Previous surgery:  To see whether or not a history of prior surgery had any influence on outcome following meningioma surgery, “Previous surgery (Yes)” group was compared to those with no prior surgery with respect to outcome (GOS) (based on a review of 800 operative cases, personal series).  A total of 93 patients had previous operation(s).

The incidence of “Good” outcome (GOS 4 & 5) patients goes down significantly from the “No surgery” group to the “Prior (Yes) surgery” group.
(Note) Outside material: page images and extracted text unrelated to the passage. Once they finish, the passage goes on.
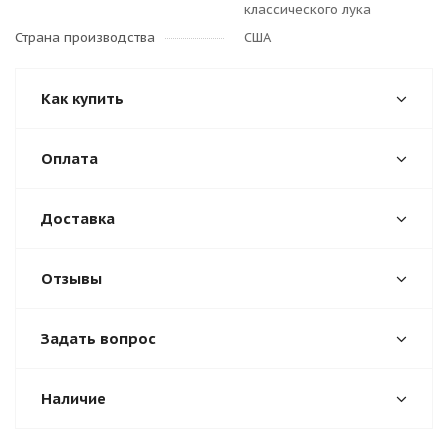
классического лука
Страна производства
США
Как купить
Оплата
Доставка
Отзывы
Задать вопрос
Наличие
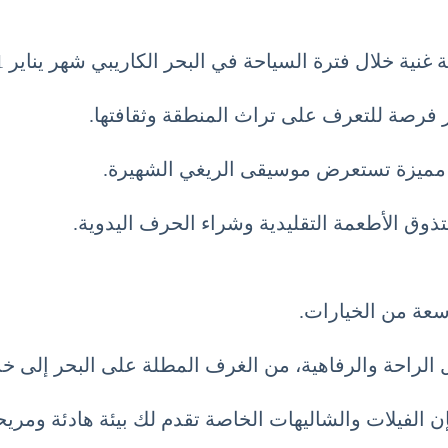
ترة السياحة في البحر الكاريبي شهر يناير 1 كانون الثاني January.
ار فرصة للتعرف على تراث المنطقة وثقافتها.
ة مميزة تستعرض موسيقى الريغي الشهيرة.
تذوق الأطعمة التقليدية وشراء الحرف اليدوية.
اسعة من الخيارات.
 الراحة والرفاهية، من الغرف المطلة على البحر إلى خد
 الفيلات والشاليهات الخاصة تقدم لك بيئة هادئة ومريحة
In brain surgery, prior operation causes scar tissue formation at the site of surgery, making exposure and identification of the tumor and the surrounding “normal” anatomic structures difficult and, at times, dangerous, adding to overall surgical risks.  Patients with a history of previous surgery do less well following surgery.
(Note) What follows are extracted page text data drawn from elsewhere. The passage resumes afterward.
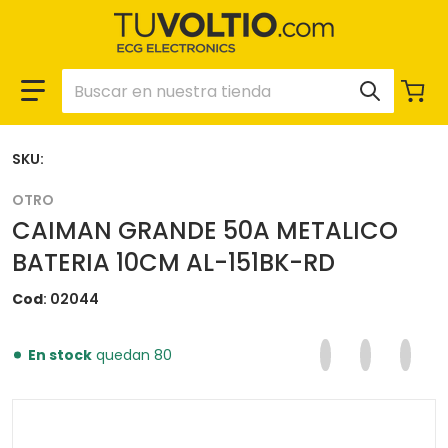
Buscar en nuestra tienda
SKU:
OTRO
CAIMAN GRANDE 50A METALICO
BATERIA 10CM AL-151BK-RD
Cod
02044
Compartir en F
Se abre en una 
Twittear en
Se abre en
Pinear
Se ab
En stock
quedan 80
files/02044_ea9f8aa1-60ba-4c47-a164-9cb46cdbf5c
Meningioma Symptoms Outcome

Symptoms:  Symptomatic tumors were compared against those causing no symptoms (“Asymptomatic”) with respect to outcome following surgery (based on a review of 800 operative cases, personal series):

Asymptomatic:  Tumors causing no symptoms (i.e. “incidental” tumors)
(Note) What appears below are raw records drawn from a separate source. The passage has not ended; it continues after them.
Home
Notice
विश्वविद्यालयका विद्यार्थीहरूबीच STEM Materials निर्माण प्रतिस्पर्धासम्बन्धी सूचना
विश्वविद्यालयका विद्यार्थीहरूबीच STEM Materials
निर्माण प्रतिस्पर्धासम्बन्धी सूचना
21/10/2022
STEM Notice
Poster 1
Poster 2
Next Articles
Symptomatic:  Tumors producing significant symptoms or neurological deficits

The incidence of “Good” outcome (GOS 4 & 5) patients goes down significantly from the “Asymptomatic” tumor group to the “Symptomatic” group.  In particular, the incidence of “normal” outcome is about 98% in the “Asymptomatic” group as compared to 81% in the “Symptomatic” group.  In short, whether or not the tumor is causing any preoperative symptoms does influence how well patients do following their surgery.  This may have to do the the larger size and the presence of peritumoral edema (swelling) in the “Symptomatic” group of patients.  In short, patients with “asymptomatic” meningiomas do extremely well following surgery.



Meningioma Size Outcome

Size of the tumor was assessed with respect to outcome (GOS) by dividing into 3 groups (based on a review of 800 operative cases, personal series):

Small:  Less than or equal to 2 cm in largest diameter

Medium:  Between 2.1 and 4 cm in largest diameter

Large:  Larger than 4 cm in largest diameter   

The incidence of “Good” outcome (GOS 4 & 5) patients goes down significantly, again in a step-wise manner, from the “Small” tumor group to the “Medium” group, then from the “Medium” group to the “Large” group.   No “Poor” outcome was seen in the “Small” group.  In short, the tumor size also does matter in how well patients do following meningioma surgery.  Patients with “small” meningiomas do extremely well following surgery.
    



Meningioma Age Outcome

Age was assessed with respect to outcome (GOS) by dividing into 3 groups (based on a review of 800 operative cases, personal series):

Group I:  Age less than 60

Group II:  Age between 61 and 70

Group III:  Age greater than 70 

The incidence of “normal” patients (GOS 5) goes down significantly from the Group I to II, then from II to III.   Young patient (<60) do very well from meningioma surgery, while older patients fared less optimally.  In short, age also does matter in how well patients fare following meningioma surgery.